Make an exact copy of all the records that follow, apart from the pictures.

**RECORDED INFORMATION**
--------------------

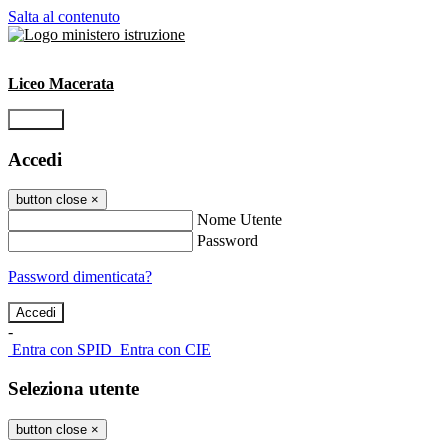
Salta al contenuto
Liceo Macerata
Accedi
Accedi
button close
×
Nome Utente
Password
Password dimenticata?
-
Entra con SPID
Entra con CIE
Seleziona utente
button close
×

--------------------

**SOLUTION FOR THIS TASK**
Salta al contenuto
Liceo Macerata
Accedi
Accedi
button close
×
Nome Utente
Password
Password dimenticata?
-
Entra con SPID
Entra con CIE
Seleziona utente
button close
×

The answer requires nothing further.